Lockstep itself never depends on this module — it activates only when (a) Jason is loaded, (b) ANTHROPIC_API_KEY is set in the environment, and (c) the user explicitly calls Lockstep.LLMExplainer.explain/5 or explain_bug/3. With any of those missing, every entry point returns :skipped and the rest of the test suite is unaffected.

Why optional

Calling Claude takes 5–30 seconds and costs money. Lockstep's exception message (Lockstep.BugFound) must render synchronously for ExUnit, so we don't auto-trigger an LLM call there — that would block test output on every bug found. Instead, callers ask for an explanation when they want one, typically right after assert_raise Lockstep.BugFound.

Usage

bug =
  assert_raise Lockstep.BugFound, fn ->
    Lockstep.Runner.run(...)
  end

sources = [
  "/tmp/hammer/lib/hammer/atomic.ex",
  "/tmp/hammer/lib/hammer/atomic/fix_window.ex"
]

case Lockstep.LLMExplainer.explain_bug(bug, sources) do
  {:ok, explanation} -> IO.puts("\n" <> explanation)
  :skipped          -> :ok           # no key / no Jason / disabled
  {:error, reason}  -> IO.warn(inspect(reason))
end

Configuration

  • ANTHROPIC_API_KEY — required to activate. Set to your Anthropic API key.
  • LOCKSTEP_LLM_OFF=1 — disable the explainer even when an API key is set. Useful in CI where you don't want test failures to make API calls.
  • LOCKSTEP_LLM_MODEL — model ID override.

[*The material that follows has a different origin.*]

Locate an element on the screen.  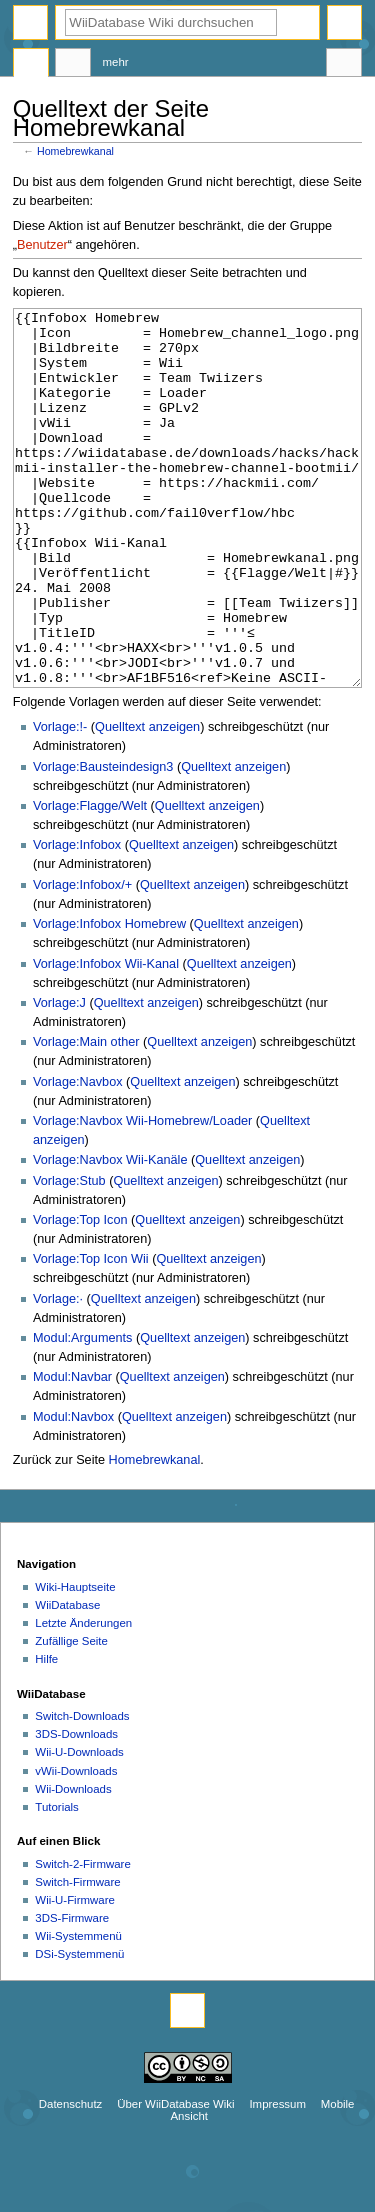 Vorlage:Infobox Wii-Kanal is located at coordinates (106, 1039).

Default claude-opus-4-7.

What gets sent

Every call sends:

  • A short system prompt instructing the model to produce a 200–400 word explanation in three markdown sections.
  • The full content of every source file the caller provides.
  • The failure reason and the causal slice of the trace (from Lockstep.CausalSlice.slice/2) — typically 5–30 events instead of the raw 100–1000.

Prompt caching

The system prompt and the source files are marked cache_control: ephemeral. Across multiple calls for the same set of source files (e.g., re-running the same test multiple times during a debugging session, or explaining several bugs in the same library), the source files are served from cache at ~10% of the input price. The trace varies per call and is not cached.

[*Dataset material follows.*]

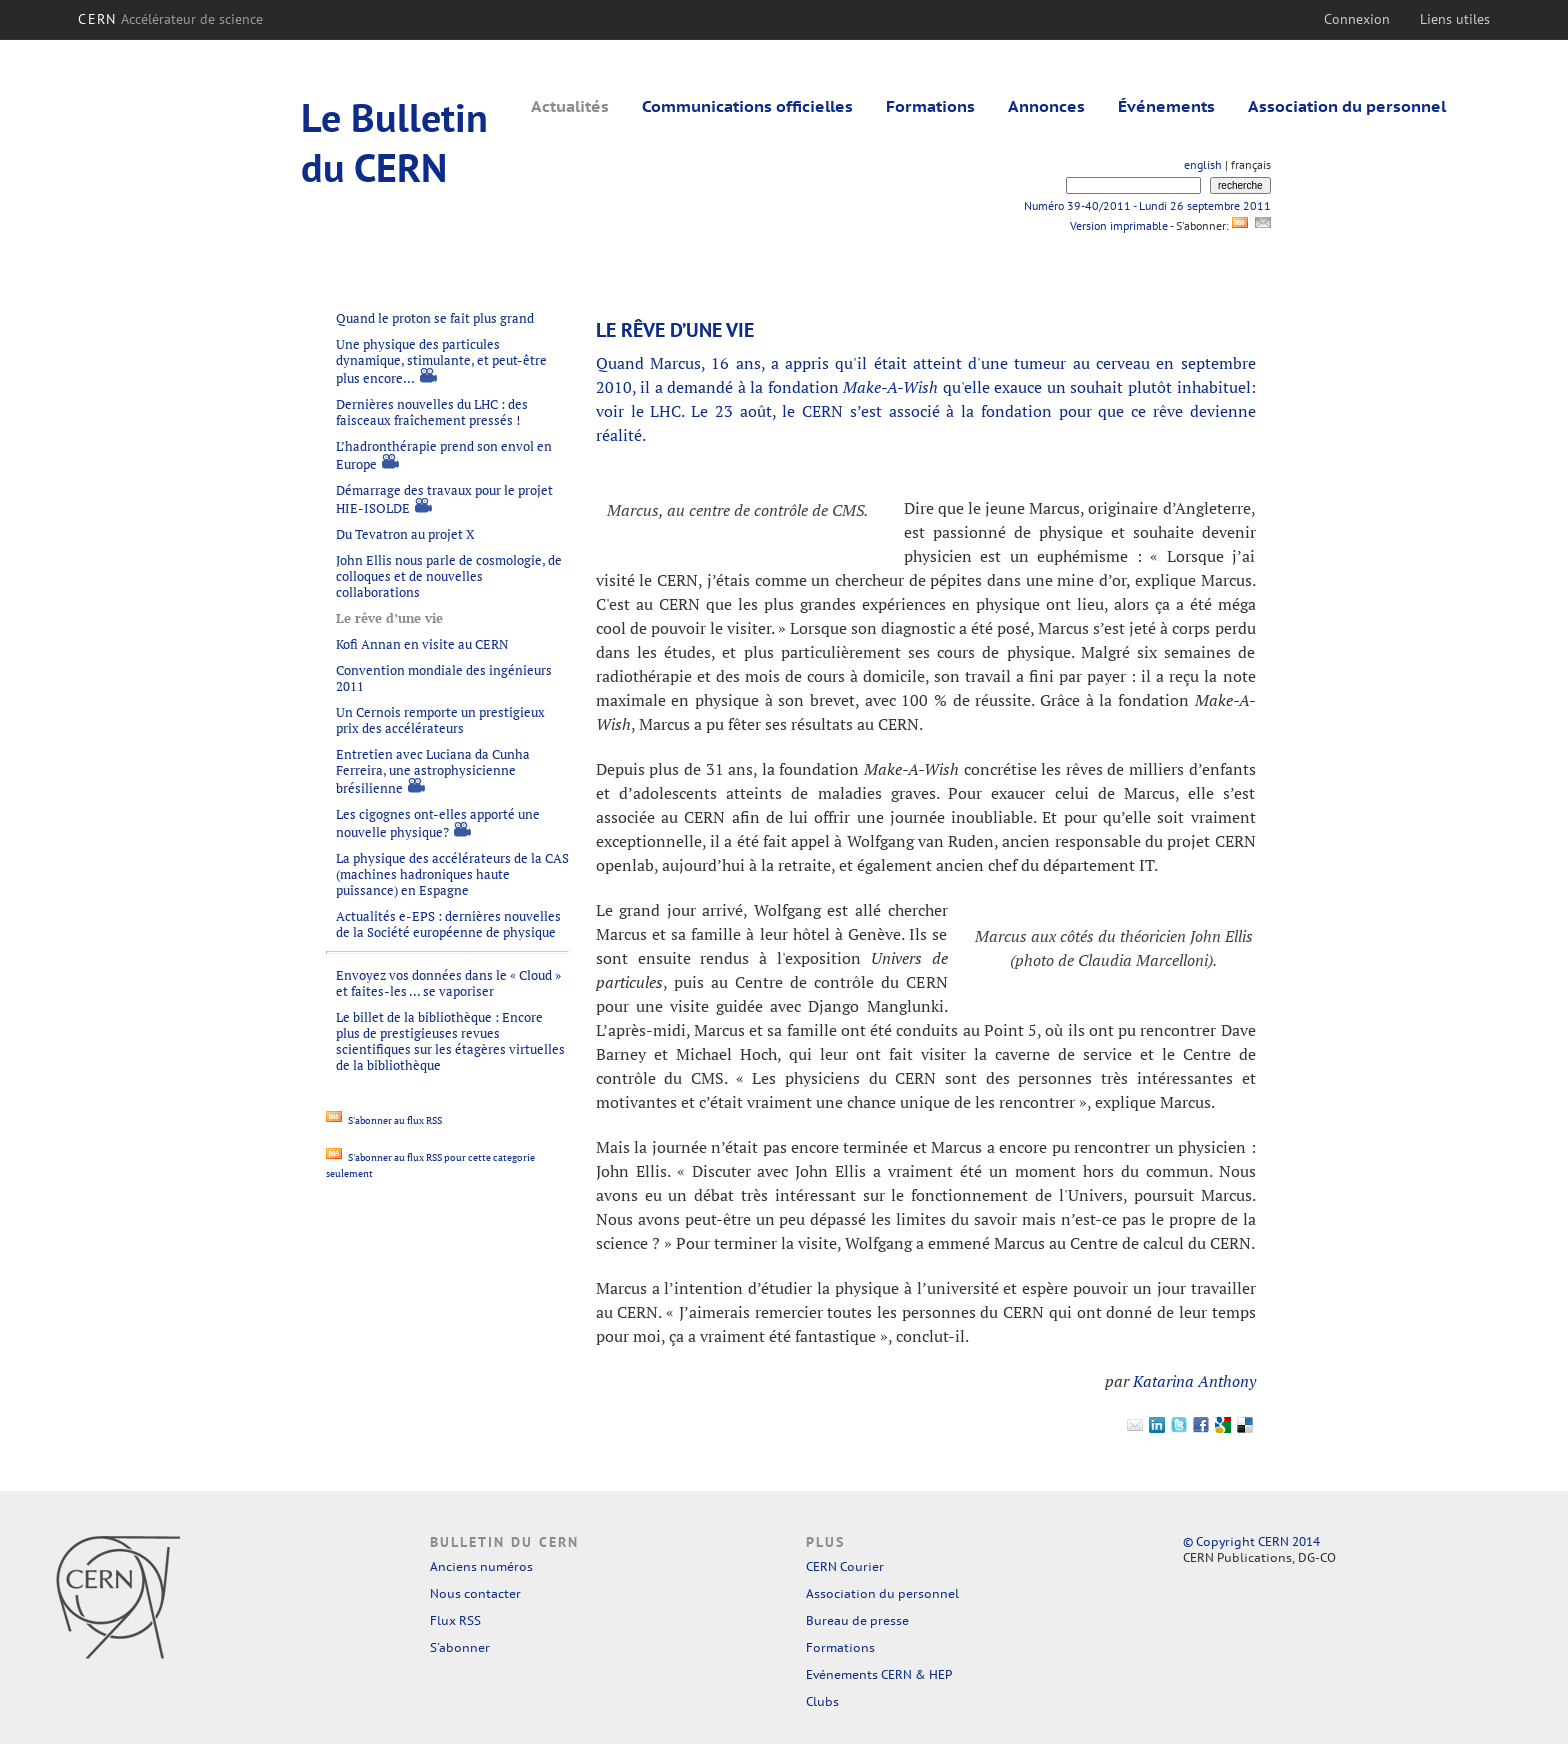  I want to click on Kofi Annan en visite au CERN, so click(422, 644).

Note: Anthropic's minimum cacheable prefix is 4096 tokens on Opus 4.7. Smaller source sets won't actually cache; the markers are harmless and the prompt continues to work.

Summary

Types

Result of an explanation attempt.

A source file presented to the model: {path, content}. The basename of path is used as the file's heading in the prompt.

Functions

Explain a bug given the failure reason, the (already-formatted) causal slice of the trace, the failing step, and the source files of the system under test.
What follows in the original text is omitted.